Task requirements → Lines from the one containing "sprzeczne interesy" through the last line of the material below: print these exactly, and only these.

Provided information →
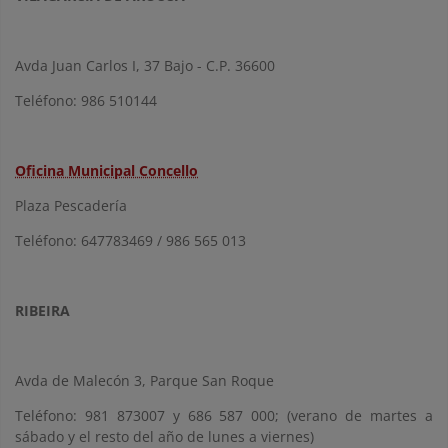
Avda Juan Carlos I, 37 Bajo - C.P. 36600
Teléfono: 986 510144
Oficina Municipal Concello
Plaza Pescadería
Teléfono: 647783469 / 986 565 013
RIBEIRA
Avda de Malecón 3, Parque San Roque
Teléfono: 981 873007 y 686 587 000; (verano de martes a
sábado y el resto del año de lunes a viernes)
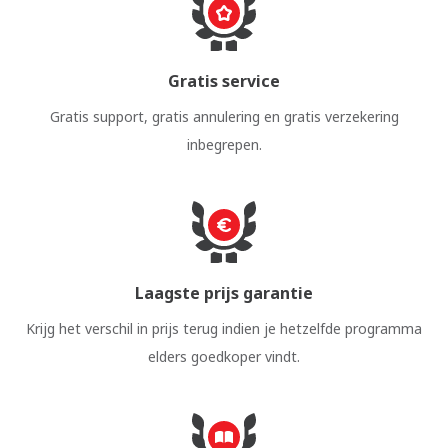
Gratis service
Gratis support, gratis annulering en gratis verzekering
inbegrepen.
Laagste prijs garantie
Krijg het verschil in prijs terug indien je hetzelfde programma
elders goedkoper vindt.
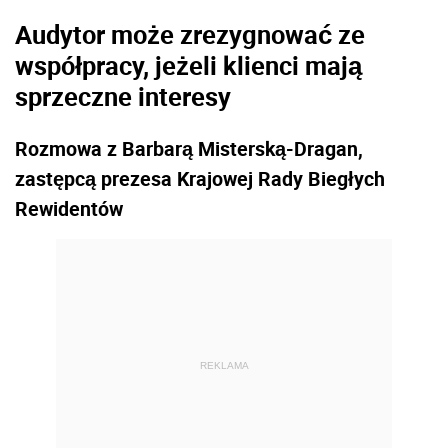
Audytor może zrezygnować ze
współpracy, jeżeli klienci mają
sprzeczne interesy
Rozmowa z Barbarą Misterską-Dragan,
zastępcą prezesa Krajowej Rady Biegłych
Rewidentów
REKLAMA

Your response →
sprzeczne interesy
Rozmowa z Barbarą Misterską-Dragan,
zastępcą prezesa Krajowej Rady Biegłych
Rewidentów
REKLAMA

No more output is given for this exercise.